Work to complete: Among the entries below, please repeat exactly and only the lines from the line containing "NETHERLANDS" to the line containing "info@inity.agency", both lines included.

Data excerpts
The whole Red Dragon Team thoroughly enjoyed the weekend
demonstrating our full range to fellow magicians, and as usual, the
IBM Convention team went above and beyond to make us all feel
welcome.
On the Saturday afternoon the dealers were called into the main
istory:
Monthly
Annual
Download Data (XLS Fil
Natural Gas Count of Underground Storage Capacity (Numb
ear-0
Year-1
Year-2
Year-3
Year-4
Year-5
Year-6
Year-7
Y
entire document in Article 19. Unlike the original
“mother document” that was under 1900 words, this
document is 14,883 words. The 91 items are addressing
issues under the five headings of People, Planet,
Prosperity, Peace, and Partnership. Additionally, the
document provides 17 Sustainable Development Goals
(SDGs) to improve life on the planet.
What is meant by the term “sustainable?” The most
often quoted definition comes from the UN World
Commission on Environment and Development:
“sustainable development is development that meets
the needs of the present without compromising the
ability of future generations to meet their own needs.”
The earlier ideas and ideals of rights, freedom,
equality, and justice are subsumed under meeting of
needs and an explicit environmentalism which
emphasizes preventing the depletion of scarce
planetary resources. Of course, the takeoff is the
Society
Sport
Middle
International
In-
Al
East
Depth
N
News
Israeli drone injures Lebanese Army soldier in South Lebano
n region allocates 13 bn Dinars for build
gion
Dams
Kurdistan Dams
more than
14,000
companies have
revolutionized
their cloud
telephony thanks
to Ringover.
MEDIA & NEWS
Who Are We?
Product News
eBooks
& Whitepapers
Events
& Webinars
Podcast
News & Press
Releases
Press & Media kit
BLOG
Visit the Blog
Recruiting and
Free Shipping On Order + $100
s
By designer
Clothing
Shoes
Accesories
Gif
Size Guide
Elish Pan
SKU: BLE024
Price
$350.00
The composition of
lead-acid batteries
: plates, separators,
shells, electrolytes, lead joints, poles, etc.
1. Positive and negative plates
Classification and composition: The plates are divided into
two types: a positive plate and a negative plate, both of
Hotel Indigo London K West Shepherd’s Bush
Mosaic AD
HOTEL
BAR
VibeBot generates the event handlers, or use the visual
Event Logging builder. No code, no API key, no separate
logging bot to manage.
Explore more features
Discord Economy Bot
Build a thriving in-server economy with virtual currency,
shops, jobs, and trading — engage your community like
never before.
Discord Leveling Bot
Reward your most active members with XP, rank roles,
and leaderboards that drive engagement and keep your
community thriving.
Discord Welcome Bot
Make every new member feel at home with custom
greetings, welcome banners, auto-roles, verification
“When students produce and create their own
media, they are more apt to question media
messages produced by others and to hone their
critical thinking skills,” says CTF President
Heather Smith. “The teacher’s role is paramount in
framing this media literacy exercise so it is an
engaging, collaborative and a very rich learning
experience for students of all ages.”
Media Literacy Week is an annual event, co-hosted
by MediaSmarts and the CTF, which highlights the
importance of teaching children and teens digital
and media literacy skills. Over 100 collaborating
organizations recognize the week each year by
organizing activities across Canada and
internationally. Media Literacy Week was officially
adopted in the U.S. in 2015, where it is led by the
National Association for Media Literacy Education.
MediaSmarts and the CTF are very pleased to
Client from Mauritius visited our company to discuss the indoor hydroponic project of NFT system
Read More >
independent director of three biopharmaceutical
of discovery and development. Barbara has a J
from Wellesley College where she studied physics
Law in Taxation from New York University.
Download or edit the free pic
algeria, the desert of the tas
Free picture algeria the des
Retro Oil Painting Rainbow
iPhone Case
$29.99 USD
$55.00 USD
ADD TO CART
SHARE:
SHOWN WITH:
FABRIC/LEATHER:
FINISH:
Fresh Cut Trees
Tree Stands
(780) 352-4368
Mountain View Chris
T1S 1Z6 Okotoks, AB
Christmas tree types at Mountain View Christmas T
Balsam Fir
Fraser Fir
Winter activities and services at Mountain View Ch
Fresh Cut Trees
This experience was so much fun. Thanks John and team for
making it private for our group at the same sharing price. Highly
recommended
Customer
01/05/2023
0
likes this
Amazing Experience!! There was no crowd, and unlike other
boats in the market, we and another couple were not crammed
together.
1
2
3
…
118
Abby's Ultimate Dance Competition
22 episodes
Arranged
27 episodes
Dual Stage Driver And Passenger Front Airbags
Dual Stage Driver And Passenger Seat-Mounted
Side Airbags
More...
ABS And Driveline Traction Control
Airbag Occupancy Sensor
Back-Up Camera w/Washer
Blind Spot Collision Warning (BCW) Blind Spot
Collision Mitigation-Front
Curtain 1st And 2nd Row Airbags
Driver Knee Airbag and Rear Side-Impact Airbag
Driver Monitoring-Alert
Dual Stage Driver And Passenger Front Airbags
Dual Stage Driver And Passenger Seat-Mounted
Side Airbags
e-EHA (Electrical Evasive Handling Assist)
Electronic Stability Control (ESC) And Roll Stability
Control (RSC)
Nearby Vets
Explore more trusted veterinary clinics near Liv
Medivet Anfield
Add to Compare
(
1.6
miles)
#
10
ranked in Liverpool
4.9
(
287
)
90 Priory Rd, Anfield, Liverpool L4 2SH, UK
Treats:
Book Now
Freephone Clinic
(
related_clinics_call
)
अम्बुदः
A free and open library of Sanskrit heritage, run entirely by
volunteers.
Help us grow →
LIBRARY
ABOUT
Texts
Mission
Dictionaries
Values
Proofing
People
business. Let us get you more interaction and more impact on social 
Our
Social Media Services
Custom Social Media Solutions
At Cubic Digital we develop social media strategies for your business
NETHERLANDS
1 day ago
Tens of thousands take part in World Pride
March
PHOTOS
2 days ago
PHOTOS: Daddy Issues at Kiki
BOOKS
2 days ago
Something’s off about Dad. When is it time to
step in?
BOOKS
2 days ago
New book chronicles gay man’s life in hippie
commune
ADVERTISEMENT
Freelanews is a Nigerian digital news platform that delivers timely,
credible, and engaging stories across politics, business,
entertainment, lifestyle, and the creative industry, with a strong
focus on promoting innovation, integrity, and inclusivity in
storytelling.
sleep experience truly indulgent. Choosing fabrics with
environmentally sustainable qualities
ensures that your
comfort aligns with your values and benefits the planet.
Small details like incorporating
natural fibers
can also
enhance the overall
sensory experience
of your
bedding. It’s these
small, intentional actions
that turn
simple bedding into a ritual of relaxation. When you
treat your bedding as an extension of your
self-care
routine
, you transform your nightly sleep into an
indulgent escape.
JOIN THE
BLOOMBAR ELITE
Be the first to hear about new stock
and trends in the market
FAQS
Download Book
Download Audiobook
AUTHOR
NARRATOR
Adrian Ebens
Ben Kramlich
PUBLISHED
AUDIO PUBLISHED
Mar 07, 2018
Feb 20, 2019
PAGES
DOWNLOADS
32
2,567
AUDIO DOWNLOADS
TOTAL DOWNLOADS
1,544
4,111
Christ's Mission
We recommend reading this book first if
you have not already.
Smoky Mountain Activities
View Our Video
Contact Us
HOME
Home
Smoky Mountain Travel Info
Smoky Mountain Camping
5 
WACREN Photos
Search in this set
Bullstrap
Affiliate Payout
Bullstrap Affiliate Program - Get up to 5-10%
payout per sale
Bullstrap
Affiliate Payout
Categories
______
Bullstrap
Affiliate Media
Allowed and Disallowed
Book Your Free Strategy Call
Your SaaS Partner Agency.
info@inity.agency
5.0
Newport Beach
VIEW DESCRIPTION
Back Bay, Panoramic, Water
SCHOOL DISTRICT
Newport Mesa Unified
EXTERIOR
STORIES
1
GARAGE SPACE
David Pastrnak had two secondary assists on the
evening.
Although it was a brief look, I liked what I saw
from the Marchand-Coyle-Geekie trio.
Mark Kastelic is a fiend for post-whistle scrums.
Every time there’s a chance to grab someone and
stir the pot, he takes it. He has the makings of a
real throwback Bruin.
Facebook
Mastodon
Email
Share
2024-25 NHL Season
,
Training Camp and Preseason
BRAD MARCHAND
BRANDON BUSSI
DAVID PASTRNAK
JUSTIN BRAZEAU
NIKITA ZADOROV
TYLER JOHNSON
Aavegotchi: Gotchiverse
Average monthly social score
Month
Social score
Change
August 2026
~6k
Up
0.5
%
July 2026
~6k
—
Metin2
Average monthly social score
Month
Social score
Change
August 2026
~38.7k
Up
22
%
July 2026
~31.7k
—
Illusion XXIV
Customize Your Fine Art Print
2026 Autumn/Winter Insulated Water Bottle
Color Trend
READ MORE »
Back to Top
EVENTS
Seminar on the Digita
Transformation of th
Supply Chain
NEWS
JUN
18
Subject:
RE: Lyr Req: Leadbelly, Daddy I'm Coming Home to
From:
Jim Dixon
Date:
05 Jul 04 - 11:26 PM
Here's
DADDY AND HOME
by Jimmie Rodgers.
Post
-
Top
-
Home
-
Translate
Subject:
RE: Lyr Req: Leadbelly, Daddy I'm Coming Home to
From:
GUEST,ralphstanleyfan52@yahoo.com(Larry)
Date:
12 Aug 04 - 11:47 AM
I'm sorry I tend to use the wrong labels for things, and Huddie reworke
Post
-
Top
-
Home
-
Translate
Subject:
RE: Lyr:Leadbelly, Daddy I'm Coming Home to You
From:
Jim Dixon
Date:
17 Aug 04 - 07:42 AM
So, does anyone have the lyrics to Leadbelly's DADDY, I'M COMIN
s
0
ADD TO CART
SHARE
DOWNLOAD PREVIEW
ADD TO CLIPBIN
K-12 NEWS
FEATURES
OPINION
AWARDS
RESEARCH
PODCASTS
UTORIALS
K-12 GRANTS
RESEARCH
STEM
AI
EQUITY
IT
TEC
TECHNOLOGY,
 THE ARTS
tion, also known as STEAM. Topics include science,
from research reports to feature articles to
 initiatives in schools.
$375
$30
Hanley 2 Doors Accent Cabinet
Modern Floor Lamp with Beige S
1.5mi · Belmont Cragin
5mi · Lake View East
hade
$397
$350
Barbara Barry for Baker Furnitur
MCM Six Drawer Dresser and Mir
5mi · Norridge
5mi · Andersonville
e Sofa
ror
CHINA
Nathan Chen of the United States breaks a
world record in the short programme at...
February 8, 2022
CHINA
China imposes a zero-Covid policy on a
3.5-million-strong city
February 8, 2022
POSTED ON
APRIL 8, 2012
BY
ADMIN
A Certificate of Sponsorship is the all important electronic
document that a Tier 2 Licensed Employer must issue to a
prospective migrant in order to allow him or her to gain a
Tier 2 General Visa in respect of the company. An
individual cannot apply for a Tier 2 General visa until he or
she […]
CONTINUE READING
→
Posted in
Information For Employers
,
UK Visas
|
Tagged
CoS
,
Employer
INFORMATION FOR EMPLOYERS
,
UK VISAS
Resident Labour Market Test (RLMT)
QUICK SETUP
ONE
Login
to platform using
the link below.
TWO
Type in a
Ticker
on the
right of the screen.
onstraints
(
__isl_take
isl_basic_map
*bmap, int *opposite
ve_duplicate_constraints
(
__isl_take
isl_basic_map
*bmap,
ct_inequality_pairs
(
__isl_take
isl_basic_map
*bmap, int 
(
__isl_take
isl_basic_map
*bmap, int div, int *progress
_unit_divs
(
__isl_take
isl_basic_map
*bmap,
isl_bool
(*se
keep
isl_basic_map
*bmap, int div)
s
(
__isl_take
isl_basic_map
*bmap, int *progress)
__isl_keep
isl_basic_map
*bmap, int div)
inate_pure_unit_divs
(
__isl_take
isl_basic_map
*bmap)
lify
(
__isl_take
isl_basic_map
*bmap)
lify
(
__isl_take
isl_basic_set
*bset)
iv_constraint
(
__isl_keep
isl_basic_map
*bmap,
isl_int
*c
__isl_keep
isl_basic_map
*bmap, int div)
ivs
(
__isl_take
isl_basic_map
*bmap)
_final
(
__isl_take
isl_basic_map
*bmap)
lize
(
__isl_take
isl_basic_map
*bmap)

Result:
NETHERLANDS
1 day ago
Tens of thousands take part in World Pride
March
PHOTOS
2 days ago
PHOTOS: Daddy Issues at Kiki
BOOKS
2 days ago
Something’s off about Dad. When is it time to
step in?
BOOKS
2 days ago
New book chronicles gay man’s life in hippie
commune
ADVERTISEMENT
Freelanews is a Nigerian digital news platform that delivers timely,
credible, and engaging stories across politics, business,
entertainment, lifestyle, and the creative industry, with a strong
focus on promoting innovation, integrity, and inclusivity in
storytelling.
sleep experience truly indulgent. Choosing fabrics with
environmentally sustainable qualities
ensures that your
comfort aligns with your values and benefits the planet.
Small details like incorporating
natural fibers
can also
enhance the overall
sensory experience
of your
bedding. It’s these
small, intentional actions
that turn
simple bedding into a ritual of relaxation. When you
treat your bedding as an extension of your
self-care
routine
, you transform your nightly sleep into an
indulgent escape.
JOIN THE
BLOOMBAR ELITE
Be the first to hear about new stock
and trends in the market
FAQS
Download Book
Download Audiobook
AUTHOR
NARRATOR
Adrian Ebens
Ben Kramlich
PUBLISHED
AUDIO PUBLISHED
Mar 07, 2018
Feb 20, 2019
PAGES
DOWNLOADS
32
2,567
AUDIO DOWNLOADS
TOTAL DOWNLOADS
1,544
4,111
Christ's Mission
We recommend reading this book first if
you have not already.
Smoky Mountain Activities
View Our Video
Contact Us
HOME
Home
Smoky Mountain Travel Info
Smoky Mountain Camping
5 
WACREN Photos
Search in this set
Bullstrap
Affiliate Payout
Bullstrap Affiliate Program - Get up to 5-10%
payout per sale
Bullstrap
Affiliate Payout
Categories
______
Bullstrap
Affiliate Media
Allowed and Disallowed
Book Your Free Strategy Call
Your SaaS Partner Agency.
info@inity.agency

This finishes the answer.